I use saliva as part of my photographic process in conjunction with mark-making to manipulate the surface of medium- and large-format photographic negatives. Saliva contains—among other things like DNA—digestive enzymes, which react chemically with the silver gelatin layer of the film. The organic patterning is a result of the saliva etching through the gelatin and leaving the silver halides and biologic matter behind. Once this process is complete, I react to the patterning on the negative with simple manual tools to create informed symbols and patterns. When I interact with or react to an ‘etched’ negative, it is often an additive or subtractive process. I do this in reference to a sociological concept called impression management. It is essentially the editing we do on a daily basis to manage the perceptions that others have of ourselves by sharing or limiting certain information about ourselves. We all do this, and it changes all the time depending on our environment. 

HG: This relates to the Mimesis statement when you talk about the performance of identity. Can you speak a bit more about this performance aspect of identity?
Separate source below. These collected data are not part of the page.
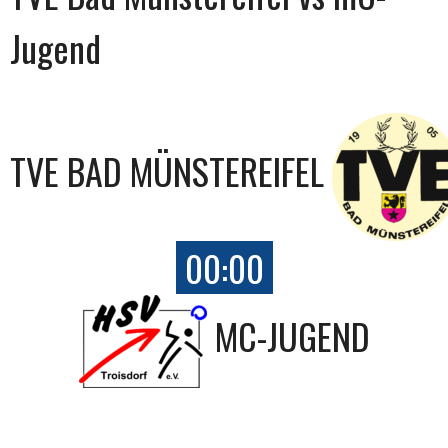
Jugend
TVE BAD MÜNSTEREIFEL
00:00
MC-JUGEND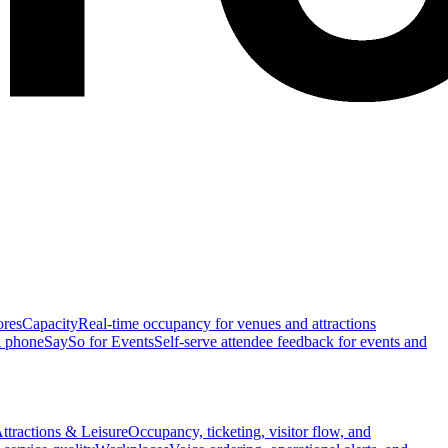
ores
Capacity
Real-time occupancy for venues and attractions
n phone
SaySo for Events
Self-serve attendee feedback for events and
ttractions & Leisure
Occupancy, ticketing, visitor flow, and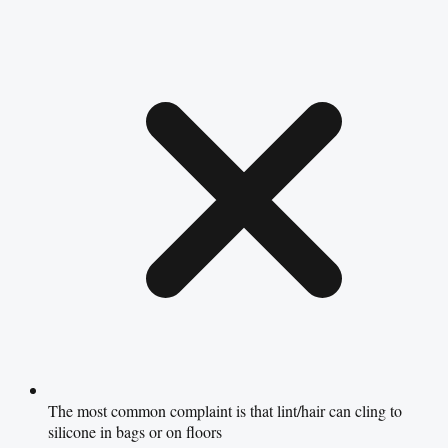
The most common complaint is that lint/hair can cling to
silicone in bags or on floors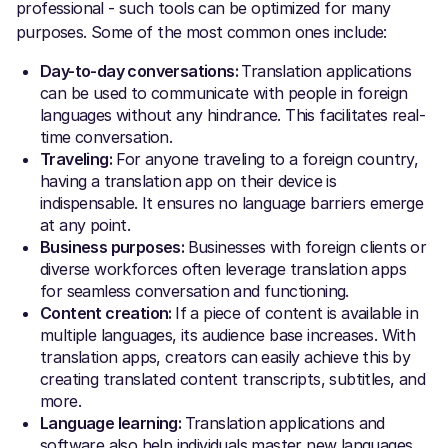
professional - such tools can be optimized for many
purposes. Some of the most common ones include:
Day-to-day conversations:
Translation applications
can be used to communicate with people in foreign
languages without any hindrance. This facilitates real-
time conversation.
Traveling:
For anyone traveling to a foreign country,
having a translation app on their device is
indispensable. It ensures no language barriers emerge
at any point.
Business purposes:
Businesses with foreign clients or
diverse workforces often leverage translation apps
for seamless conversation and functioning.
Content creation:
If a piece of content is available in
multiple languages, its audience base increases. With
translation apps, creators can easily achieve this by
creating translated content transcripts, subtitles, and
more.
Language learning:
Translation applications and
software also help individuals master new languages.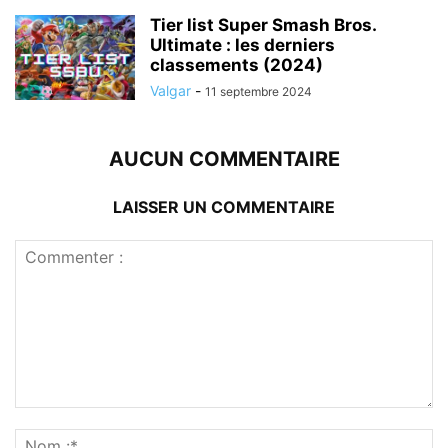
Tier list Super Smash Bros.
Ultimate : les derniers
classements (2024)
Valgar
-
11 septembre 2024
AUCUN COMMENTAIRE
LAISSER UN COMMENTAIRE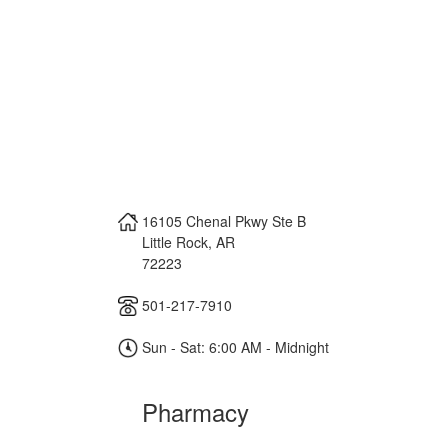
16105 Chenal Pkwy Ste B
Little Rock
,
AR
72223
501-217-7910
Sun - Sat: 6:00 AM - Midnight
Pharmacy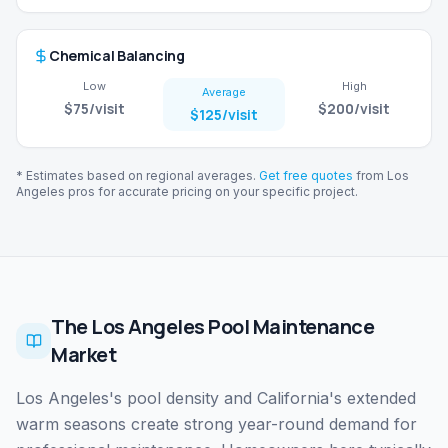
Chemical Balancing
Low
High
Average
$75
/visit
$200
/visit
$125
/visit
* Estimates based on regional averages.
Get free quotes
from
Los
Angeles
pros for accurate pricing on your specific project.
The Los Angeles Pool Maintenance
Market
Los Angeles's pool density and California's extended
warm seasons create strong year-round demand for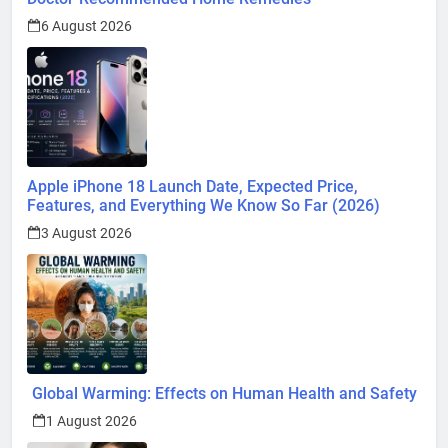
6 August 2026
Apple iPhone 18 Launch Date, Expected Price,
Features, and Everything We Know So Far (2026)
3 August 2026
Global Warming: Effects on Human Health and Safety
1 August 2026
CAW: The performance aspect of identity is the seamless interactions between the different groups of people in our lives—family, partners, long-time friends, colleagues, professional acquaintances, etc. In some cases these are comfortable roles that are easily slipped into, like the relationship of a parent and child, while others may be carefully practiced and prepared for. To an extent, developing an awareness of this performance lead me to consider the question, “what are you?” more deeply. Not matter what the social situation, if I were to answer the question in a more satisfying way by saying, “I am a naturalized American” or “I am Canadian” this response is rarely adequate to the person asking. Inevitably, the next question would be some form of, “What are you, really?” In these moments, the clear shift toward my outward appearance—beyond my control and dictated by my genetics—can feel like an establishment of social hierarchy, regardless of whether the experience is positive or negative.

HG: Your work explores who gets asked the question, What are you? Which is very much a conversation of who gets asked this question and who doesn’t. This is often a difficult conversation.

CAW: You are right; it is a difficult thing to explain. When I share this work and discuss the question, “what are you?” and my experience being asked this question, the response can be shock and disbelief. Some people are asked this question throughout their life, and some people are not. I don’t know if a person who has never been asked this question can completely understand but I do hope they become aware of how the human mind strives to index and identify and how certain knowledge and perceptions can lead to control and social hierarchies. Because this work is photographic, it beckons the question, “what am I looking at?” To me, this question reaffirms that photography is the perfect medium to make this work and have this discussion.

HG: Is there an image that is your favorite from this series? Why?

CAW: I am excited by each piece in a different way. Working from one piece to the next, my explorations and questions deepen but no one is more important than the previous. Older pieces in the series that I have lived with for some time feel very comfortable while some new pieces, made in recent months, feel fresh and exciting. Since each piece can take so long to produce—one month to over a year in some cases—I am elated when a piece finally feels complete.

HG: What’s next on your plate either in your work or your life?

CAW : Continuing to make new work for Mimesis is my main focus. There is still so much to explore there. I want to continue to engage in these challenging dialogues and for the work to continue to gain exposure by traveling the series. In my life, I am filled with joy to say that I will be marrying the love of my life—and talented artist—David Emitt Adams next summer. There are so many beautiful and exciting things on the horizon.